A billion of anything is a lot, and the billionth computer mouse has rolled off the production line at Logitech, as the device itself celebrates its 40th birthday next week.
Logitech’s general manager Rory Dooley told the BBC:
"It’s rare in human history that a billionth of anything has been shipped by one company. Look at any other industry and it has never happened. This is a significant milestone."
The company has begun a competition to find that billionth mouse, with clues as to where it is posted on the company blog, and $1000 in Logitech products going to the winner.
But a big question mark hangs over the future of the mouse, what with laptop touchpads, touchscreen devices, and surface computers the possible wave of the future. Can the humble mouse survive? Dooley feels it can.
"The reality is it’s always easy for people to drum up interest in a story by making an extreme statement.
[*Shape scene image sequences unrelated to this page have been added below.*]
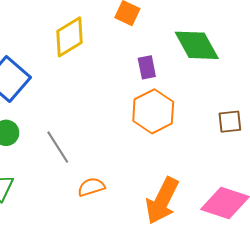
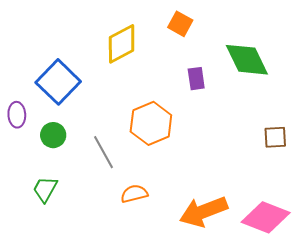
orange hexagon: (153, 111) -> (151, 123), moved
orange arrow: (162, 201) -> (204, 211), turned 39

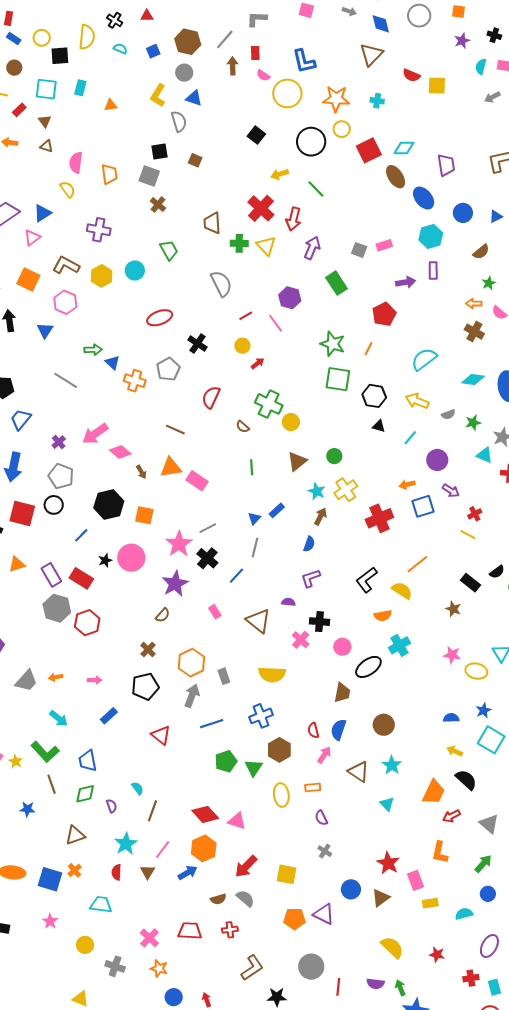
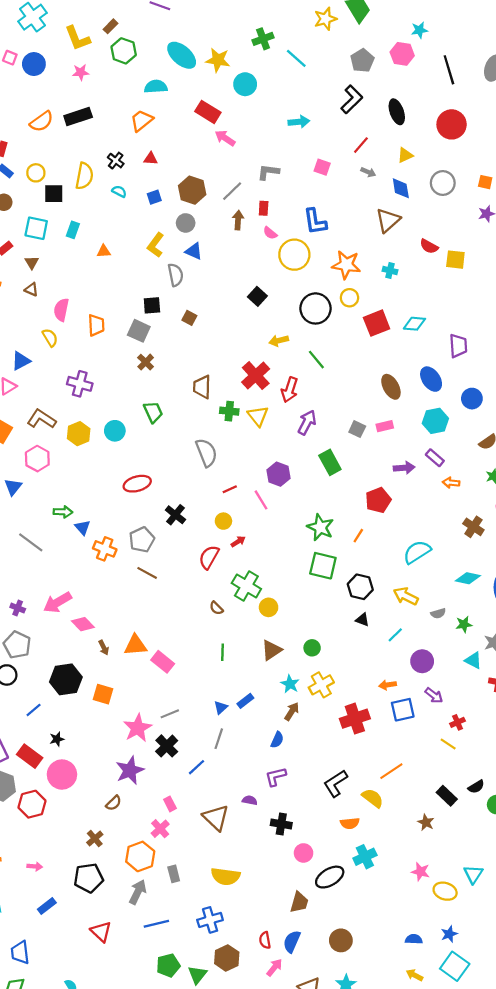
brown ellipse: (396, 177) -> (391, 387), moved
purple rectangle: (433, 271) -> (435, 458), turned -54
orange arrow: (474, 304) -> (451, 483), moved
red semicircle: (211, 397) -> (209, 557), moved
brown line: (175, 430) -> (147, 573), moved
purple cross: (59, 442) -> (18, 608), turned -32
pink circle: (131, 558) -> (62, 775), moved
pink cross: (301, 640) -> (160, 829), moved

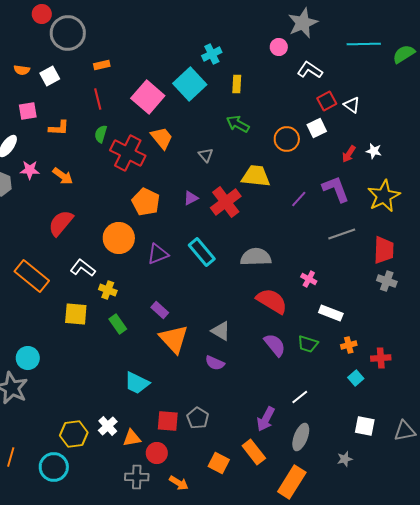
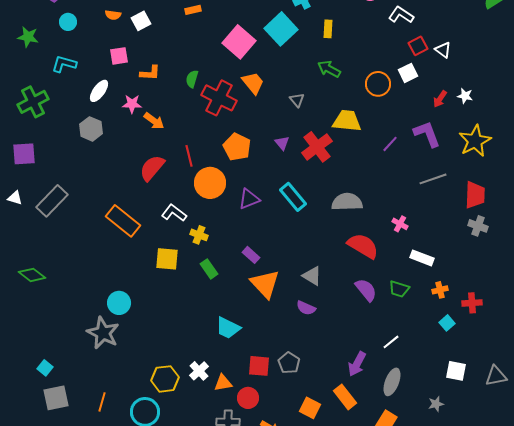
red line: (98, 99) -> (189, 156), moved
pink star: (30, 170) -> (132, 104), moved
purple triangle: (191, 198) -> (282, 143), turned -42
And in the story of the "mouse is dead" campaign by Bill Gates a few months ago, that was started to drum up interest in Windows 7, the next version of the operating system."
"The challenge with these new technologies is going to be will you touch a screen that is two feet away from you a thousand times a day? Is touch accurate enough to let you get into the cell of a spreadsheet?”
"Those are just some simple questions we believe will not necessarily be answered by the touch interface of tomorrow."
Time will tell if the mouse lives to celebrate 50, or if Logitech gets to make two billion of them.